[Records from a data collection]
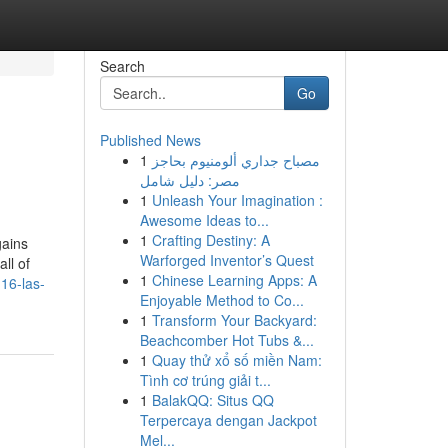
Search
Go
Published News
1
مصباح جداري ألومنيوم بحاجز
مصر: دليل شامل
1
Unleash Your Imagination :
Awesome Ideas to...
1
Crafting Destiny: A
gains
Warforged Inventor’s Quest
ll of
1
Chinese Learning Apps: A
16-las-
Enjoyable Method to Co...
1
Transform Your Backyard:
Beachcomber Hot Tubs &...
1
Quay thử xổ số miền Nam:
Tình cơ trúng giải t...
1
BalakQQ: Situs QQ
Terpercaya dengan Jackpot
Mel...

PROMPT - What is needed here is an exact copy of every record, with the pictures left out.

ANSWER TO THE PROBLEM -
Search
Go
Published News
1
مصباح جداري ألومنيوم بحاجز
مصر: دليل شامل
1
Unleash Your Imagination :
Awesome Ideas to...
1
Crafting Destiny: A
gains
Warforged Inventor’s Quest
ll of
1
Chinese Learning Apps: A
16-las-
Enjoyable Method to Co...
1
Transform Your Backyard:
Beachcomber Hot Tubs &...
1
Quay thử xổ số miền Nam:
Tình cơ trúng giải t...
1
BalakQQ: Situs QQ
Terpercaya dengan Jackpot
Mel...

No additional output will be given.